Division of Nephrology and Kidney Research Institute, State Key Laboratory of Biotherapy and Cancer Center, West China Hospital, Sichuan University, Chengdu 610041, Sichuan, China; Frontiers Medical Center, Tianfu Jincheng Laboratory, Chengdu 610212, Sichuan, China.
Division of Nephrology and Kidney Research Institute, State Key Laboratory of Biotherapy and Cancer Center, West China Hospital, Sichuan University, Chengdu 610041, Sichuan, China.
Mol Cell. 2023 Sep 7;83(17):3171-3187.e7. doi: 10.1016/j.molcel.2023.07.030. Epub 2023 Aug 18.
Hydroxycarboxylic acid receptor 2 (HCAR2), modulated by endogenous ketone body β-hydroxybutyrate and exogenous niacin, is a promising therapeutic target for inflammation-related diseases. HCAR2 mediates distinct pathophysiological events by activating G protein or β-arrestin effectors. Here, we characterize compound 9n as a G-biased allosteric modulator (BAM) of HCAR2 and exhibit anti-inflammatory efficacy in RAW264.7 macrophages via a specific HCAR2-G pathway. Furthermore, four structures of HCAR2-G complex bound to orthosteric agonists (niacin or monomethyl fumarate), compound 9n, and niacin together with compound 9n simultaneously reveal a common orthosteric site and a unique allosteric site. Combined with functional studies, we decipher the action framework of biased allosteric modulation of compound 9n on the orthosteric site. Moreover, co-administration of compound 9n with orthosteric agonists could enhance anti-inflammatory effects in the mouse model of colitis. Together, our study provides insight to understand the molecular pharmacology of the BAM and facilitates exploring the therapeutic potential of the BAM with orthosteric drugs.
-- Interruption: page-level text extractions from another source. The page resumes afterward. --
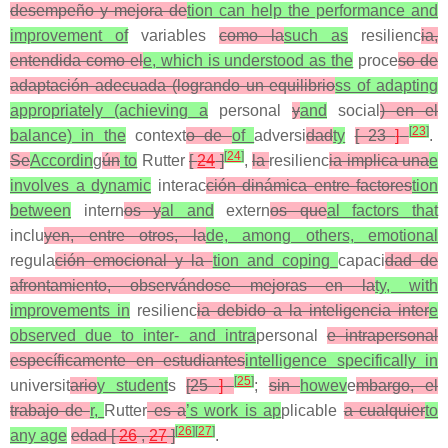
desempeño y mejora de
tion can help the performance and
improvement of
variables
como la
such as
resilienc
ia,
entendida como el
e, which is understood as the
proce
so de
adaptación adecuada (logrando un equilibrio
ss of adapting
appropriately (achieving a
personal
y
and
social
) en el
[
23
]
balance) in the
context
o de
of
adversi
dad
ty
[ 23
]
.
[
24
]
Se
Accordin
g
ún
to
Rutter
[
24
]
,
la
resilienc
ia implica una
e
involves a dynamic
interac
ción dinámica entre factores
tion
between
intern
os y
al and
extern
os que
al factors that
inclu
yen, entre otros, la
de, among others, emotional
regula
ción emocional y la
tion and coping
capaci
dad de
afrontamiento, observándose mejoras en la
ty, with
improvements in
resilienc
ia debido a la inteligencia inter
e
observed due to inter- and intra
personal
e intrapersonal
específicamente en estudiantes
intelligence specifically in
[
25
]
universit
ario
y student
s
[25
]
;
sin
howev
e
mbargo, el
trabajo de
r,
Rutter
es a
’s work is ap
plicable
a cualquier
to
[
26
]
[
27
]
any age
edad [
26
,
27
]
.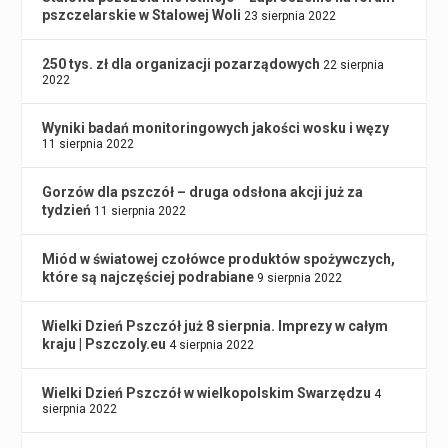
pszczelarskie w Stalowej Woli
23 sierpnia 2022
250 tys. zł dla organizacji pozarządowych
22 sierpnia
2022
Wyniki badań monitoringowych jakości wosku i węzy
11 sierpnia 2022
Gorzów dla pszczół – druga odsłona akcji już za
tydzień
11 sierpnia 2022
Miód w światowej czołówce produktów spożywczych,
które są najczęściej podrabiane
9 sierpnia 2022
Wielki Dzień Pszczół już 8 sierpnia. Imprezy w całym
kraju | Pszczoly.eu
4 sierpnia 2022
Wielki Dzień Pszczół w wielkopolskim Swarzędzu
4
sierpnia 2022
羟基羧酸受体 2 (HCAR2) 受内源性酮体 β-羟丁酸和外源性烟酸调节,是一种有前途的炎症相关疾病治疗靶点。HCAR2 通过激活 G 蛋白或β-arrestin 效应器来介导不同的病理生理事件。在这里,我们将化合物 9n 鉴定为 HCAR2 的 G 偏向变构调节剂 (BAM),并通过特定的 HCAR2-G 途径在 RAW264.7 巨噬细胞中表现出抗炎功效。此外,结合共晶结构,我们揭示了 HCAR2-G 复合物与变构激动剂(烟酸或单甲基富马酸)、化合物 9n 以及烟酸与化合物 9n 同时结合的共四个结构,揭示了一个共同的正位结合位点和一个独特的变构结合位点。结合功能研究,我们阐明了化合物 9n 对正位结合位点的变构调节作用的作用机制。此外,化合物 9n 与正位激动剂联合给药可增强结肠炎小鼠模型中的抗炎作用。总之,我们的研究提供了对 BAM 变构调节的分子药理学的深入了解,并促进了与正位药物联合探索 BAM 的治疗潜力。